Required action: Write out each entry once more so that it matches the original exactly.

(Data extracted from a collection)
*****

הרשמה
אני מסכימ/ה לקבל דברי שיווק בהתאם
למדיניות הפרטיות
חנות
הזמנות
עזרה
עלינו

*****

Written answer:
הרשמה
אני מסכימ/ה לקבל דברי שיווק בהתאם
למדיניות הפרטיות
חנות
הזמנות
עזרה
עלינו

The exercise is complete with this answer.